Voice Recognition, Data Collection, and Voice Deepfakes Have Sparked a Push for Speech Protections

Your tone of speech reveals a lot more about you than you would realize. Your voice, for example, can instantly reveal your attitude to the human ear; easy it’s to discern if you’re enthusiastic or upset.

On the other hand, machines can infer your age, gender, ethnicity, socioeconomic status, health state, and more. Scientists have even created images of people’s faces using data from their voice data.

Companies benefit as machines improve their ability to understand you through your speech.

Voice recognition systems have amplified in recent years, from Siri and Alexa to those that use your voice as a password, as AI and ML have tapped the ability to comprehend what you’re saying and who you are.

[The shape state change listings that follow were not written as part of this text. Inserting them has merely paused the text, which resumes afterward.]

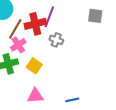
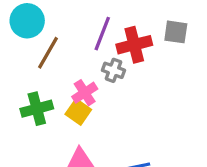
red cross: (35, 24) -> (134, 45), moved
pink cross: (18, 45) -> (85, 93), moved

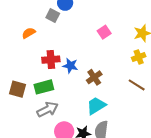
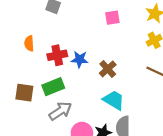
pink square: (104, 32) -> (112, 18), turned 32
orange semicircle: (29, 33) -> (29, 43), moved, turned -56
cyan trapezoid: (96, 106) -> (114, 100), turned 70

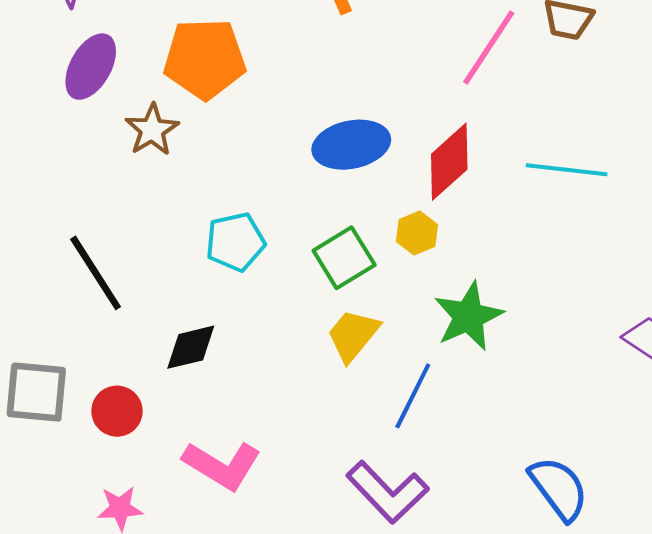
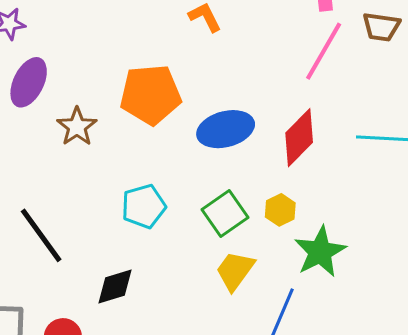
orange pentagon: (205, 59) -> (151, 95), moved
yellow hexagon: (417, 233) -> (280, 210), moved

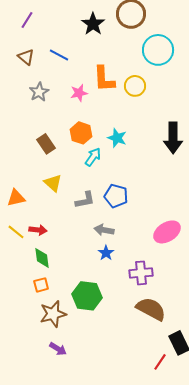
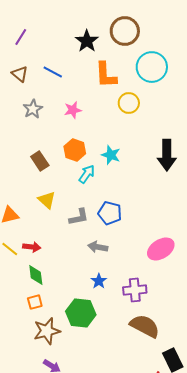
orange L-shape: (104, 79) -> (106, 75), moved
blue star: (106, 253) -> (99, 281), moved

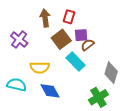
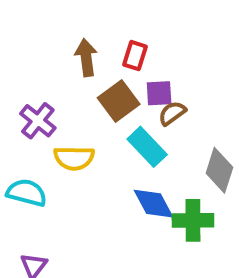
purple cross: (19, 40) -> (38, 121), moved
blue diamond: (50, 91) -> (153, 204), moved
green cross: (98, 97) -> (193, 220), turned 30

Big Voice might be a 20 billion USD industry within a few years. As the market expands, privacy-focused experts are increasingly looking for efforts to stop people’s voice data from being exploited against them.

A Threat to Privacy

According to Emmanuel Vincent, a senior research scientist focusing on voice technologies at France’s National Institute for Research in Digital Science and Technology (Inria), both the words you say and how you say them, machines can use to identify you.

“It is just the beginning. Your voice can also uncover information on your emotions and medical state,” Vincent says. “These additional pieces of information assist develop a complete picture,” he added, “and then this would be used for all kinds of targeted ads.”

Moreover, there is a possibility that hackers could gain access to the place where your speech data is stored and use it to mimic you, in addition to your voice data potentially feeding into the enormous universe of data used to show you online adverts.

A few of these cloning cases have already occurred, demonstrating the value of your voice. People have also been recorded saying “yes” to use the confirmation in payment scams using simple robocalls.

Last year, TikTok updated its privacy regulations and decided to collect voiceprints – a broad term for the data included within your voice – along with other biometric data, such as your faceprint, from users in the United States.

Call centers are also employing AI to assess people’s “behavior and emotion” during phone calls and evaluate the “tone, speed, and pitch of every word” to build profiles of people and boost sales.

“We are at the point where the systems to recognize who you are and link everything together exist, but the protection isn’t there, and it’s still a long way off from being useable,” says Henry Turner, a University of Oxford researcher. He studied the security of speech systems.

Speech Anonymization Efforts

Anonymization aims to maintain your voice sounding human while removing as much information as possible that machines can use to recognize you. Anonymizing the contents of what someone is saying by deleting or altering any critical phrases in files before they are saved and anonymizing the voice itself are two independent strands.

The majority of current speech anonymization initiatives entail running someone’s voice through experimental software that modifies some of the characteristics of the voice signal to make it seem different. It includes changing some of the pitch, replacing portions of speed with data from other voices, and synthesizing the final product.

But, Is anonymization technology effective? “Without entirely changing the voice, effective anonymization is not achievable,” says Rite Singh, an associate professor at the Language Technologies Institute of Carnegie Mellon University. “It’s not the same voice if you change it entirely.”

Despite this, Singh believes it is still worthwhile to build voice-privacy technology because no privacy or security system is completely secure.

Although fingerprint and face recognition technologies on iPhones have been hacked in the past, they remain a reliable means of preserving people’s privacy.